Paul does not come down hard on his hearers (“I am not commanding you…” He does not want to make it hard on them and does not want to extort a gift from them). But his message in Romans 8 and 9 is clear. “Righteousness”, testing “the sincerity of your love”, “generosity”, “whoever sows sparingly will also reap sparingly”. You would have to be terribly dense if you should respond to this appeal by saying, ‘Sorry Paul, just cannot do it now”. Especially since Paul also places ecumenical assistance under the heading of Christian obedience, another word from which we, who have been adopted by God’s grace as his children, cannot escape. For in 2 Corinthians 9:13 Paul characterizes this assistance as “the obedience that accompanies your confession of the gospel of Christ”. Moreover, and this is striking, how the recipients understood the gift of assistance, and they appreciated that the givers understood what the gospel of Christ involves.
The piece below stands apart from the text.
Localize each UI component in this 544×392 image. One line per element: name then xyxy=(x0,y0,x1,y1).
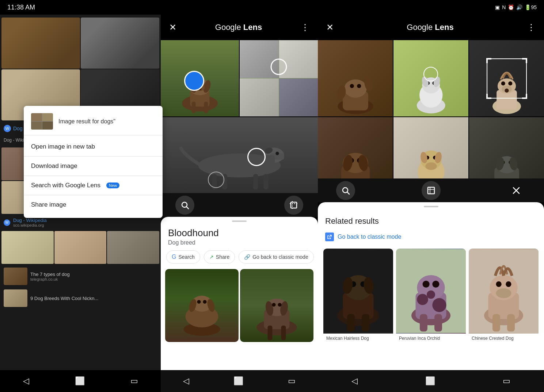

This is how, through the inspiration of the Holy Spirit, ecclesiastical ecumenical relationships began in the early church. Although ecumenical assistance often appears superficially to be one-directional (and, indeed, in a material sense it often is), Paul also uses another characteristic word for true ecumenicity, namely, it is a matter of reciprocity6 (2 Cor 8:14). One-sided material assistance serves a many-sided spiritual interest: the testing of faith, living in obedience, practising righteousness, the sanctification of life, sharing generously. It all leads to prayers of thanksgiving for each other, of giving thanks to God, and a feeling of being surrounded by love because the gospel of Christ is being confessed, understood, and applied. Everyone who is involved in ecumenical assistance, both the givers and the recipients, learn to say and to sing “this God is our God” (Ps. 48:14).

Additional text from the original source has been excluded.